In recent months I’ve read a number of books and short stories that I have not received yet for various reasons. I either didn’t like them very much, didn’t have much to say or the book has been reviewed so many times and is so popular that reviewing them would just be a wasted effort. Therefore I’m here again with a list of mini reviews:
Nowhere to Be Found by Bae Suah
This novella tells the story of a young Korean woman on a journey in finding herself while living a poverty-stricken life. This story is a bit depressing, but at the same time eye opening in terms of the (little) insight we get into the culture of the young protagonist. She has to deal with an alcoholic mother and living in poverty and yet she still finds love, but loses him. There is so much in this story to ponder about. I’d really recommend it. It’s not a happy story, but it’s short enough to read in about an hour or 2.

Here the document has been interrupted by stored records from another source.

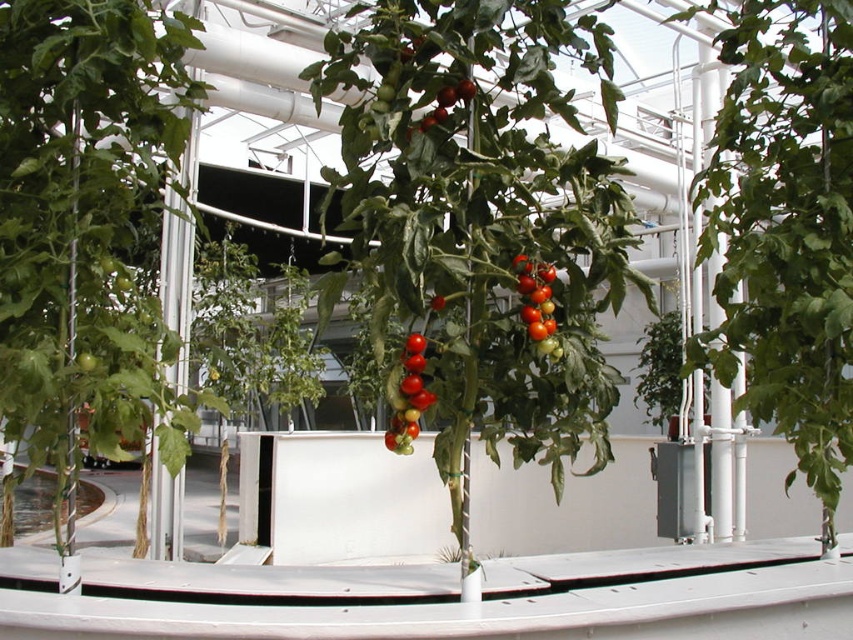 Which is below, glossy red tomatoes at center or shiny red tomato at center?

glossy red tomatoes at center is lower down.

Who is more forward, (405, 358) or (537, 285)?

Point (405, 358)

Find the location of `glossy red tomatoes at center`. glossy red tomatoes at center is located at coordinates (409, 396).

Where is `glossy red tomatoes at center`? The width and height of the screenshot is (853, 640). glossy red tomatoes at center is located at coordinates (409, 396).

Is point (724, 193) positioned after point (552, 333)?

That is True.

Is point (786, 97) closer to camera compared to point (527, 310)?

No, (786, 97) is further to viewer.

In order to click on green matte leafy plant at center in this screenshot , I will do `click(784, 228)`.

Can you confirm if green matte plant at center is thinner than shiny red tomato at center?

Incorrect, green matte plant at center's width is not less than shiny red tomato at center's.

Locate an element on the screen. The width and height of the screenshot is (853, 640). green matte plant at center is located at coordinates (660, 371).

Between point (676, 390) and point (554, 324), which one is positioned behind?

The point (676, 390) is behind.

Where is `green matte plant at center`? green matte plant at center is located at coordinates (660, 371).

A nameless narrator passes through her life, searching for meaning and connection in experiences she barely feels. For her, time and identity blur, and all action is reaction. She can’t quite understand what motivates others to take life seriously enough to focus on anything—for her existence is a loosely woven tapestry of fleeting concepts. From losing her virginity to mindless jobs and a splintered, unsupportive family, the lessons learned have less to do with the reality we all share and more to do with the truth of the imagination, which is where the narrator focuses to discover herself.
Rita Hayworth and Shawshank Redemption by Stephen King
I read this when I “participated” in King’s March, hosted by Wensend and Fourth Street Review. I say “participated”, because I had full intention of doing so even though I was a bit reluctant to read Stephen King (I’m a huge wimp!). I seeked out one of his novels/stories that aren’t scary and I was advised by a friend to try his collection of short stories called “Different Seasons”. I’ve heard of the movie Shawshank Redemption and believe it’s rather good, so I started with this short story called Rita Hayworth and the Shawshank Redemption. It is a prison story about the inmates and their life in prison. My honest opinion? I did not like it. It was such a boring read for me. I am planning on watching the movie though to see if I like it better.

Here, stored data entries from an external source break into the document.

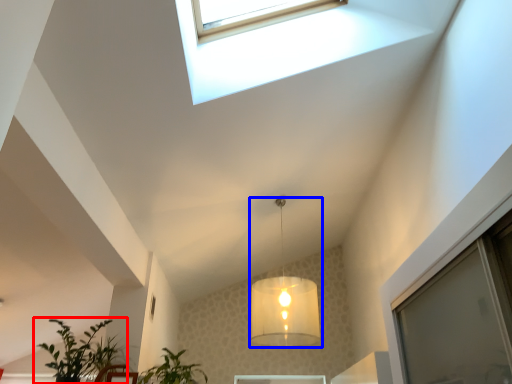 Question: Which of the following is the farthest to the observer, houseplant (highlighted by a red box) or lamp (highlighted by a blue box)?

Choices:
 (A) houseplant
 (B) lamp

Answer: (B) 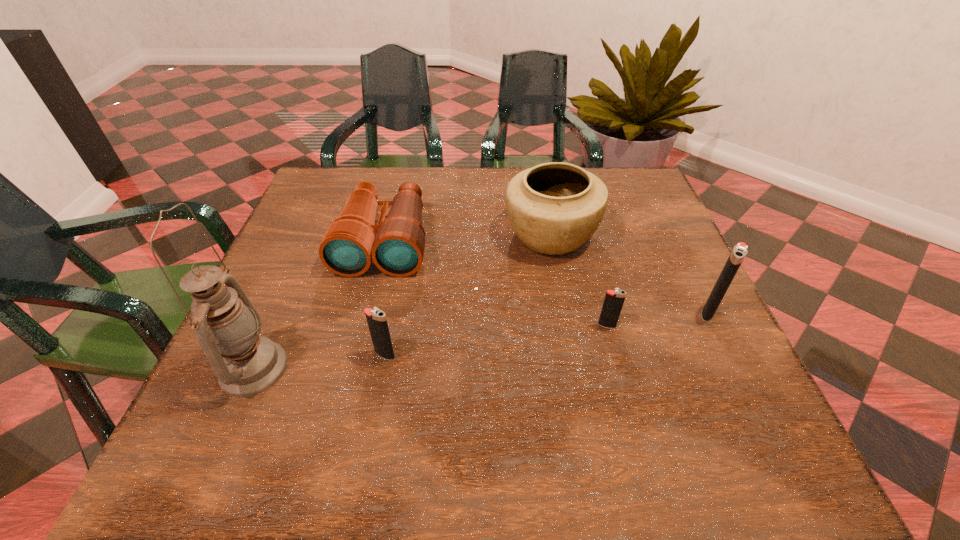 In the image, there is a desktop. Where is `vacant region at the near right corner`? Image resolution: width=960 pixels, height=540 pixels. vacant region at the near right corner is located at coordinates (651, 375).

What are the coordinates of `vacant space in between the pottery and the tallest object` in the screenshot? It's located at (402, 302).

The height and width of the screenshot is (540, 960). Identify the location of free space between the pottery and the third farthest object. (630, 274).

The image size is (960, 540). I want to click on free space that is in between the binoculars and the leftmost igniter, so click(x=385, y=298).

I want to click on vacant space that's between the pottery and the oil lamp, so click(402, 302).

Bearing Witness: Beloved Maryam and Other Poems by Merlynn Edelstein
This is a collection of poems written by one of my acquaintances. It was written in dedication of children of war and it’s a beautiful collection of poems. One of my favourites are called “Collateral Damage”
Little bodies in body bags
lying broken in debris
clasped and clung to
collected in heaps
in long rows
and fathers weep”
The Fault in Our Stars by John Green
I loved this book! Really loved it. Everyone knows what it’s about: the love story of two teenagers who both suffer from cancer. They met at a cancer support group, became instant friends and then fell in love. I cried for the movie, I cried even more when reading the book. It’s a beautiful story, even for me who don’t enjoy reading romance novels. This is so much more as it brings in the reality of living with cancer and having the fear of falling in love, because you don’t want there to be too many casualties when you pass on. But love is an emotion you can’t control and therefore this lovely story. Totally recommend it!
Larger Than Life by Jodi Picoult
This short story plays off in Botswana, Africa. This tells the story of a researching who specializes in researching elephants. The story is meant to be a novella as an introduction to Jodi’s latest novel, Leaving Time. I really liked this story and therefore got my hands on Leaving Time, which I’m yet to read. It’s only 78 pages, so it won’t take up much of your time.
Where There’s Smoke by Jodi Picoult
This is a short story about a woman, Serenity Jones, who is a medium, because she has psychic powers. This story I didn’t enjoy as much as Larger than Life. I do believe in spirits, but I don’t really believe in having psychic powers, therefore this story wasn’t very believable. It’s only 41 pages, but I think skip it…
Coraline by Neil Gaiman
I watched the movie, but don’t remember much and of course I enjoyed this story as well! Coraline is an adventurous little girl who gets herself into trouble and I enjoyed reading about her adventures. It’s a sweet story I’m sure a lot of children would enjoy!
Have you read a lot of short stories recently? Have you read novels where you just don’t have much to say about after you’ve read it? If so, do you choose to review it still (full reviews or mini reviews) or do you just skip it?